When Alice’s boss asked her to come up with a memo telling what she did on the story to send to the company attorney, Alice became frantic.

“I don’t want to defend my publisher’s unethical tactics,” Alice said, “and I don’t want to pin it all on my boss by saying that I was only following orders. But I don’t want to have to go to court.”

She told me that someone else at the magazine – “a 25-year-old bimmie” – had to testify when they were sued by a couple whose photo they had bought from an agency and used to illustrate an article about a woman’s husband being gay.
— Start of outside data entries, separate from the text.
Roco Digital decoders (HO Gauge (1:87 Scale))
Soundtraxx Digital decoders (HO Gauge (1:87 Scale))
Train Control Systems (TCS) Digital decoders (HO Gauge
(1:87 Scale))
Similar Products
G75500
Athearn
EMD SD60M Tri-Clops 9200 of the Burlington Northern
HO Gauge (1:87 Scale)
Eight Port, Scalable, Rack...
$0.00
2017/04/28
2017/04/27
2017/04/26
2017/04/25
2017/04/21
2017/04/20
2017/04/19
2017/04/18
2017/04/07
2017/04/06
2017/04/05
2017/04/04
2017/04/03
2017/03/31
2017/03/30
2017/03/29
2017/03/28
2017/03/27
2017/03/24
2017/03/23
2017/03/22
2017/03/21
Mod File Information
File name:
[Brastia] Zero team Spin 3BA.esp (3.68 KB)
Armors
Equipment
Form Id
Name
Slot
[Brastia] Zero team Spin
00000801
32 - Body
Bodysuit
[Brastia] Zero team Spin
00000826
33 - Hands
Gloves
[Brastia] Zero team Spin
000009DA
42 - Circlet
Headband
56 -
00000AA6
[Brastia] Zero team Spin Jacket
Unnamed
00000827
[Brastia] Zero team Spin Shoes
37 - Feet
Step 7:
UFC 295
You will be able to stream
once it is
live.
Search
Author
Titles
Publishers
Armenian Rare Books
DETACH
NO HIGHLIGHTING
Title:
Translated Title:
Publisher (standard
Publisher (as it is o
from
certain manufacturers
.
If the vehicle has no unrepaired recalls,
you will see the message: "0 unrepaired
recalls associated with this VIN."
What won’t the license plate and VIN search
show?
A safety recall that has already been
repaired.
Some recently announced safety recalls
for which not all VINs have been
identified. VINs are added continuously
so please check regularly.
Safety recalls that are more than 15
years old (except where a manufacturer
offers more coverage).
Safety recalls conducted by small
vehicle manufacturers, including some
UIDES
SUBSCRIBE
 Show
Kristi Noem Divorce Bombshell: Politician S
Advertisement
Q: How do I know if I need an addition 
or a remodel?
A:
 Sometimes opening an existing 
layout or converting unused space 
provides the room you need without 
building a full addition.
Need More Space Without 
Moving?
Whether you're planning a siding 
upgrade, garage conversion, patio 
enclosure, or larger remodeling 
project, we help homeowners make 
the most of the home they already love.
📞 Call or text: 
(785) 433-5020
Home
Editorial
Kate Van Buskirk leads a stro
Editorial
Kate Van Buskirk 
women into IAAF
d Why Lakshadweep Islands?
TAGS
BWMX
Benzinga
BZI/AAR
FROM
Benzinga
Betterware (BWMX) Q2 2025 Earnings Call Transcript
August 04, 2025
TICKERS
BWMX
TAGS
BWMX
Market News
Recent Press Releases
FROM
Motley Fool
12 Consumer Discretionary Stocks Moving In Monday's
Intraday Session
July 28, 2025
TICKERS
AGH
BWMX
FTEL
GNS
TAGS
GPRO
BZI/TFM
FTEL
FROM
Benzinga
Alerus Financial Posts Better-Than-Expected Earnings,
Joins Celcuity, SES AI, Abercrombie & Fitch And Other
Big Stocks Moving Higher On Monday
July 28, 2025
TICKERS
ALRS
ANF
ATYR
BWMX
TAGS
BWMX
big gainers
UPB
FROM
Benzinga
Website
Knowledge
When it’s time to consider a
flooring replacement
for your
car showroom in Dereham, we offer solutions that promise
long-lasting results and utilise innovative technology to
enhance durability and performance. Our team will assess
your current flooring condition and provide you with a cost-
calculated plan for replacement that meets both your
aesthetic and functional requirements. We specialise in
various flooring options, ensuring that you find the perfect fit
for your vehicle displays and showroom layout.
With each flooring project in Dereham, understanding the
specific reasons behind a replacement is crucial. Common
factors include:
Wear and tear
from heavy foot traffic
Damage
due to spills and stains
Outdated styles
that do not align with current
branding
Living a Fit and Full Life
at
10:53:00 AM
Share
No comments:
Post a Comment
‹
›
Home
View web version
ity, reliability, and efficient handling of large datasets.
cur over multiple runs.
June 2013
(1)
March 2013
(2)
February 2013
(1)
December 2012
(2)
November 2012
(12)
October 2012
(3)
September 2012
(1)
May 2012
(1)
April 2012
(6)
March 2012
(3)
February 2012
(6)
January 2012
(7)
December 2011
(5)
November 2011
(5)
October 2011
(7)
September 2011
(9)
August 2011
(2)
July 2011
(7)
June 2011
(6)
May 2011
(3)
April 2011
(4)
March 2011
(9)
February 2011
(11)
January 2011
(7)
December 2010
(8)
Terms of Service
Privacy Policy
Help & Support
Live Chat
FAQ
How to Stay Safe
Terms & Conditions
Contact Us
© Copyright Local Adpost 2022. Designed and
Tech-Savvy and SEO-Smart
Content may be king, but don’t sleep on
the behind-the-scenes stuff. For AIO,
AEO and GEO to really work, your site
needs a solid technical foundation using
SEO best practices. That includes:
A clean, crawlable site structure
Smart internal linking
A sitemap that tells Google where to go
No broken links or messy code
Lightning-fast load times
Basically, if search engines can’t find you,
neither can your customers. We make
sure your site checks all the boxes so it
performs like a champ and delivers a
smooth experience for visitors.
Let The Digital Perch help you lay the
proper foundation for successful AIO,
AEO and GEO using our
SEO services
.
Alice told me Ellen Dusenberg went through a protracted trial in regard to a story she did for the Hard Copy tabloid TV show on Las Vegas casinos: “Even though she was found not guilty” – in other words, not liable – “people now associate her name with the lawsuit.”

Once I explained some basic facts to her (it’s surprising she was afraid she could “go to jail” or “be fined,” not understanding the difference between criminal and civil actions), I told Alice she had little to worry about.

I advised her to write the memo in the passive voice (“the story was edited…”) to avoid using I or she (for her boss) – but, as I told Alice, I could have given her that advice when I was simply a writer.

At about 5:30 PM, I walked over to the Catholic church on University and NW 18th Street for an outdoor prayer vigil before the evening’s big gay rights march to the offices of the County Commission.

The Commission has postponed consideration on adding sexual orientation to the human rights ordinance until January following last week’s Gainesville City Commission fiasco, when the city not only rejected an anti-discrimination law but passed a resolution equating homosexuality with pedophilia, bestiality and necrophilia.

About 150 people were there, and we listened to prayers from about eight supportive clergymen. Apparently the local Catholic church didn’t have a problem with us being there. (“The bishop is cool with it,” I heard someone say.)

An anti-gay local minister tried to interrupt, but the crowd drowned him out by singing “Fighting for Our Lives” till he shut up.

There was one incident before police came as a car passed with a sign that said “March your fag self out of town” and stopped for the light.

The car – this is “fighting words” in action – outraged some big guys in our group who tore away the poster. For a moment, violence threatened, but marshals quieted it down.

I didn’t feel like marching – because of the heat, my hunger for dinner, and the fact that at 41, I feel my marching days are behind me.

Later, I tried to go to the rally downtown, but I couldn’t find a single parking space anywhere near the plaza.

The best part of the prayer vigil was when we all held hands – yes, even me, the guy who didn’t do it at Hands Across America – and sang (no, I didn’t sing) some Hebrew song led by a rabbi.

Generally, though, the struggle depresses me. I feel I’m too good to have to ask trashy Southern idiots to give me “rights.” My feeling is, if they want me to march out of town – or out of the U.S.A. – it’ll be their fucking loss.